Anyway, she was asleep that night. She looked serene in her sleep and I was annoyed because she’d woken me up by spreading out half an hour before. I’d been just drifting off again when I saw him: a black figure that I first mistook for the cascade of coats we had on the back of the door – aside of course from his head, that was bald and deathly white. He almost seemed to blend in with the coats but then I remembered that summer day was so hot that the bedroom door was open. It wasn’t the coats, it was the cloak or cape or whatever it was he was wearing. He stood in the doorway, turned to the side and facing our parents’ bedroom door, but he was looking at me. He must have known I was awake because he was looking at me. I tried not to look, I tried to look away, but somehow couldn’t. Then he took a step forward and was gone.
I needed a wee, but dare not leave the safety of the bed. It’s funny how children see their bed as a safe space as though a duvet has magical powers that’ll protect you from anything if you just keep yourself hidden beneath it.
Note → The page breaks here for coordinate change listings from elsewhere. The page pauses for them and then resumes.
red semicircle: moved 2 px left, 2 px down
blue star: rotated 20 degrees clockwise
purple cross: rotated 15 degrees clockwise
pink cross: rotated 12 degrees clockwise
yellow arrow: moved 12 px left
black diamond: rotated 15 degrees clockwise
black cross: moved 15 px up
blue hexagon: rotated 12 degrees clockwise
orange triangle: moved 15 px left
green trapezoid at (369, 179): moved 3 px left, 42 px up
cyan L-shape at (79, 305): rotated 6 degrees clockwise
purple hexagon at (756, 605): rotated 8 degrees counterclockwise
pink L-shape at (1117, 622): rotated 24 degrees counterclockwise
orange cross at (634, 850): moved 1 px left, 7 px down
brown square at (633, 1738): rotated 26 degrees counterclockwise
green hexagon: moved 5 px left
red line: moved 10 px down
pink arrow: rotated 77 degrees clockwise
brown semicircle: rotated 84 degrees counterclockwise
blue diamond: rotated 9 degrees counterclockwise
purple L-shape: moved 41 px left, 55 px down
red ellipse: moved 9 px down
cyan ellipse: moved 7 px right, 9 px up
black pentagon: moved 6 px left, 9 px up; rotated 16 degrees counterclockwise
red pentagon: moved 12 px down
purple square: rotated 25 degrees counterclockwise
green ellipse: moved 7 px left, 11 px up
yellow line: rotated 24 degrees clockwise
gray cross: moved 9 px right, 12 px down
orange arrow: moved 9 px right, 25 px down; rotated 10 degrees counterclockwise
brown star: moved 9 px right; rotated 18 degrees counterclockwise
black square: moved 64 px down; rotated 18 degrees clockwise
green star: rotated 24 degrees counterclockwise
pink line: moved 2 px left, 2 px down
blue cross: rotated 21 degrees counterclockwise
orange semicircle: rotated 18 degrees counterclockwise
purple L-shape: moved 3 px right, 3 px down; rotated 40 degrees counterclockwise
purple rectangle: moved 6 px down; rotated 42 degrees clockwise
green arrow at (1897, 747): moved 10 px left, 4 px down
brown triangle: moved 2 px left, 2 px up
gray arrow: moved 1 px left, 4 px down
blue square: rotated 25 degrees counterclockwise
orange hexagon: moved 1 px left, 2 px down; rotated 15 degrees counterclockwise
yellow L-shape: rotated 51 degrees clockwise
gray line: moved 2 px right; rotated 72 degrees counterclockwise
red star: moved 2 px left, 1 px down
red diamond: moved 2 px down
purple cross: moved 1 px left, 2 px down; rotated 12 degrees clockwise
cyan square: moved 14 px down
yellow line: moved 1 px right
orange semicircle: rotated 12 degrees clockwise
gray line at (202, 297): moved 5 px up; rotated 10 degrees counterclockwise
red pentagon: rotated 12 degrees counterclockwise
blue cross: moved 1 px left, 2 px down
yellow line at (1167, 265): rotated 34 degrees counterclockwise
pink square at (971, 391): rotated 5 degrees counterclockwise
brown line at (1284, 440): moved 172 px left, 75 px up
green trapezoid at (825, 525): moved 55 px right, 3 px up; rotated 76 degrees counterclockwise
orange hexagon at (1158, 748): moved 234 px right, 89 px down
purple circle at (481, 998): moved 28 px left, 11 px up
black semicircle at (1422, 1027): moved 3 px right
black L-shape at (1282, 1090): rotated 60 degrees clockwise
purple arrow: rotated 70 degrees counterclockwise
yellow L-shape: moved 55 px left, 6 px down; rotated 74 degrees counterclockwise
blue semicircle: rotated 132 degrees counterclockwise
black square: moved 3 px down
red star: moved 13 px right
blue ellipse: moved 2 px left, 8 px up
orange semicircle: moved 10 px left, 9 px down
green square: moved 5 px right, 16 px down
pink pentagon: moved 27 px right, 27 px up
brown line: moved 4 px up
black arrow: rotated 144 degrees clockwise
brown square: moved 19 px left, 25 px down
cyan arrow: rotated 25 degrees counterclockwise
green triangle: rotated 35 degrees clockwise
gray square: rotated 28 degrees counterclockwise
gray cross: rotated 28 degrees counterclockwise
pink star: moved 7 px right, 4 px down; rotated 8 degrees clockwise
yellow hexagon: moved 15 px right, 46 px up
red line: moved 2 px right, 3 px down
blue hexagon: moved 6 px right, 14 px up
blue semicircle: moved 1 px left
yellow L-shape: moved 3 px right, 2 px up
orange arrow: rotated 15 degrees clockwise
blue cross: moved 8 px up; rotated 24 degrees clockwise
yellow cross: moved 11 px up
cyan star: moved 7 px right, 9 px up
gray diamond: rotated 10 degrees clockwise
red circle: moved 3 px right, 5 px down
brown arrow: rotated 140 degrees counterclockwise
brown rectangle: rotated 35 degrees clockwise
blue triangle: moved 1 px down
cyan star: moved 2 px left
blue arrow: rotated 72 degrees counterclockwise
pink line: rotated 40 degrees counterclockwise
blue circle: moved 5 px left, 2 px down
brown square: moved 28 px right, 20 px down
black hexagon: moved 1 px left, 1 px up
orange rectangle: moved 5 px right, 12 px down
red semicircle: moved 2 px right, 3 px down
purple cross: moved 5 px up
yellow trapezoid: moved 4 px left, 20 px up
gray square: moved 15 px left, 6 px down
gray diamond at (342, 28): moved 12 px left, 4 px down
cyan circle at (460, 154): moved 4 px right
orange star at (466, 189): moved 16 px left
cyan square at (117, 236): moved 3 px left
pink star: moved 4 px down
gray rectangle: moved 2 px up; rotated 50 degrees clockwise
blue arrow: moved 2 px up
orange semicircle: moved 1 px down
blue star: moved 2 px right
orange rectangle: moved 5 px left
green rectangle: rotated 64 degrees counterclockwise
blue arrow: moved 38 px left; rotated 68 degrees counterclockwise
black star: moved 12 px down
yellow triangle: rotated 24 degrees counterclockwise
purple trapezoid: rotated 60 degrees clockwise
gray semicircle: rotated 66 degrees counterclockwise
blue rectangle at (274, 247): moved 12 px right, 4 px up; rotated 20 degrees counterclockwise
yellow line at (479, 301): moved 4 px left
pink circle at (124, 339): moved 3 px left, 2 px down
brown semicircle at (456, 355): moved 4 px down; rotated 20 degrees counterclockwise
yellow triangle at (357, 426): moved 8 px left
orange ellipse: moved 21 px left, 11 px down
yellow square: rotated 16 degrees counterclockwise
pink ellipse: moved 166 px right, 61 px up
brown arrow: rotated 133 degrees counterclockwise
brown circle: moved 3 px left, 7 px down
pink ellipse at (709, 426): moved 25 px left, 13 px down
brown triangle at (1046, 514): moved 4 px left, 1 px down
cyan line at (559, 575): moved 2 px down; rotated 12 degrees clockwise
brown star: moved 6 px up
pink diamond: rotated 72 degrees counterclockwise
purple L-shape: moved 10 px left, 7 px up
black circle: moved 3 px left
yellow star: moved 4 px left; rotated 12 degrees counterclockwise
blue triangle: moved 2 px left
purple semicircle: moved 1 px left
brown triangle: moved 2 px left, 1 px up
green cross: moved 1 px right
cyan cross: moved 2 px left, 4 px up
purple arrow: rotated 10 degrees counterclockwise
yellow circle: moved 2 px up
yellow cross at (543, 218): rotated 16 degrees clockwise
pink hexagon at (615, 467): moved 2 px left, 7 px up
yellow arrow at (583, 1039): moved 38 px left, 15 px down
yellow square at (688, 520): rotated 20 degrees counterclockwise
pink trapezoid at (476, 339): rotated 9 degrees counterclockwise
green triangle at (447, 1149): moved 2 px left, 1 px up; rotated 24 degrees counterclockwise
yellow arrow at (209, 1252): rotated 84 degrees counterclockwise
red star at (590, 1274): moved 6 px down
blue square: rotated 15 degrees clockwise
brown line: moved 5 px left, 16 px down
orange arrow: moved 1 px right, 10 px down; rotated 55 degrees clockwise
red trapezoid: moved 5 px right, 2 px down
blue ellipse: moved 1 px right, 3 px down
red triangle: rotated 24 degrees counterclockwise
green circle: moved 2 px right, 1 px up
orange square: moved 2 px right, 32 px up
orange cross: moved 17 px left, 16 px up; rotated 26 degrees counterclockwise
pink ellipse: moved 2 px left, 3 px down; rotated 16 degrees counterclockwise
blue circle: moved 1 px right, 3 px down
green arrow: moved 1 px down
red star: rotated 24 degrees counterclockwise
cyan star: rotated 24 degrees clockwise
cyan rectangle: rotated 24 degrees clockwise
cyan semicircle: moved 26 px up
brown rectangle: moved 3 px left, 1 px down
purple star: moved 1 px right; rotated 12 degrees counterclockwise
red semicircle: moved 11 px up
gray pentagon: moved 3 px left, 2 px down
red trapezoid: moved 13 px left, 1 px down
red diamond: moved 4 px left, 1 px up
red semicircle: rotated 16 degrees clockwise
Anyway, instead I waited until morning and rushed into the bathroom just as mum was coming.
‘Oi Nigel Mansell, slow down!’ she hollered as I raced past and slammed the door behind me, ‘and hurry up because dad’s off to work in a minute’. Dad told me off later for slamming the door. He also asked me why I was pacing along the landing at “god knows what ridiculous hour”. I’d almost forgotten about the Cold Man (as I would soon dub him), until dad mentioned it. My heart leapt in my chest, but I kept calm and told dad I hadn’t got up in the night, and neither had Lizzy. He must have believed me because he didn’t give me that suspicious look he gives me when he knows I’ve got up in the middle of the night to eat some biscuits. Instead, he turned to mum and said we must have mice again, or worse, rats.
I remember that following day well because it was that morning that grandma on mum’s side said she had something important to tell us, that we were to go to Devon at the weekend. Mum grumbled because dad had been working really hard and needed a rest, but grandma said she wouldn’t ask if it wasn’t important. Grandma was like that, never complaining about anything, she always looked on the bright side. I suppose you had to when you lived in London through The Blitz. Grandma made mum mum promise we’d all come down the next night – Friday instead of Saturday – and spend the weekend there.
We found out the following day that grandma had terminal cancer.